Gearing up to present the Medal for Distinguished Contribution to Literature, introduced by Joanne Woodward.  She introduces a video montage on the career of this year's award recipient, Gore Vidal, with Louis Armstrong playing as pictures and book jackets flit across the screen.

Vidal is wheeled up on stage to a standing ovation.  He talks about Roosevelt and his first days in the White House, when the Navy man assigned to push his wheelchair lost control and sent him flying into a closet filled with carbon paper.  “Most Presidents fear assassination.  It is my impression I shall vanish from your view because I have been fired,” said Roosevelt.  Vidal is taking his time, joking, thanking Joanne Woodward, praising their 50-year friendship.  

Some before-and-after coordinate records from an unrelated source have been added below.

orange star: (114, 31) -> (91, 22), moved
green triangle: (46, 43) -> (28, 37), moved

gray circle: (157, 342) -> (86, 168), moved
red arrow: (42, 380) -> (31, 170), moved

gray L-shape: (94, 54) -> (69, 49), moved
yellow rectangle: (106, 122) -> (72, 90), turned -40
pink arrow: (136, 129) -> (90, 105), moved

A few quotes from Vidal's speech: “Literature is very easy, you know,” says Vidal, addressing Borowitz.  “You've just got to keep busy before the pulping.” 

“Didn't George Washington say, 'he who carries Afghanistan carries New Jersey.”

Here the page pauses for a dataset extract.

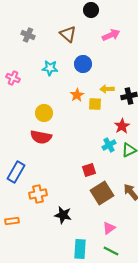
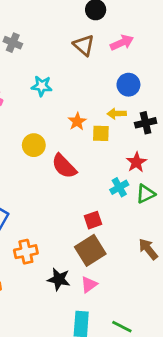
brown triangle: (68, 34) -> (84, 45), moved
blue circle: (83, 64) -> (128, 85), moved
red semicircle: (41, 137) -> (64, 166), moved, turned 35
brown square: (102, 193) -> (90, 250), moved
pink triangle: (109, 228) -> (89, 285), moved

“If I had a speech, I'd be giving it.”

8:20: Borowitz's Intro

“Better and worser, that's what they were, times-wise.”  Borowitz trying out first lines for his novel on the audience.

“Are you ready for the show,” he asks. 

8:15: The Ceremony Begins

Host Andy Borowitz takes the stage, and says, to publishing, we're all in this sinking ship togher.  Now he's dissing agents, asking, “do you know what the word 'genre' means.  But it's all in good fun.

8:00: During Dinner

So nothing is going on on stage, but, fellow critics, there's much talk in the press box, which, of course, is full of critics and behind-the-scenes publishing people.  Ron Hogan, of GalleyCat, is right behind me.  Library Journal is a couple rows back.  And I'm sure somebody is here from the NY Times. There always is. 

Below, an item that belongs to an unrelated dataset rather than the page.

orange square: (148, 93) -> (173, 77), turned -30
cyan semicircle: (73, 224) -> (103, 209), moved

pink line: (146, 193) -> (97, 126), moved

Now, you don't need my help with this, but here is the list of the finalists.  If you're looking for something else to read, you can check out the interviews I did for the National Book Foundation with all the poetry finalists, also available from that link. 

Cipriani is a fancy place, and bit, especially by New York standards–if you were a moth and could fly 500 feet from where I'm typing, you would still be in the room.  The room is packed with round tables, bought by various organizations, magazines, and publishers.  The finalists' books crowd the middle of the tables.  Images of the finalists and their books are projected on two giants screens.  It's almost as if books were a big deal…

7:45: Cocktail Hour Comes to a Close

HI all.  A late start, but a good one.  I've been milling around the cocktail hour here at Cipriani downtown, where the 2009 National Book Awards is going to start soon.  As I milled, I had the sudden, disturbing realization that I'm the kind of person who doesn't recognize people, likely, at best, to be able to report that a lot of publishing types are here.  I have seen a few familiar faces–NBCC board members Rigoberto Gonzales and Barbara Hoffert.  Poet (and last year's NBA winner) Mark Doty, Jill Bialosky of Norton, and lots of other vaguely recognizable people I can't now name. 

At present, dinner is being served (not to the press, though we can pick up sandwitches from a secret, hidden table).  More news once things get going, which should be around 8.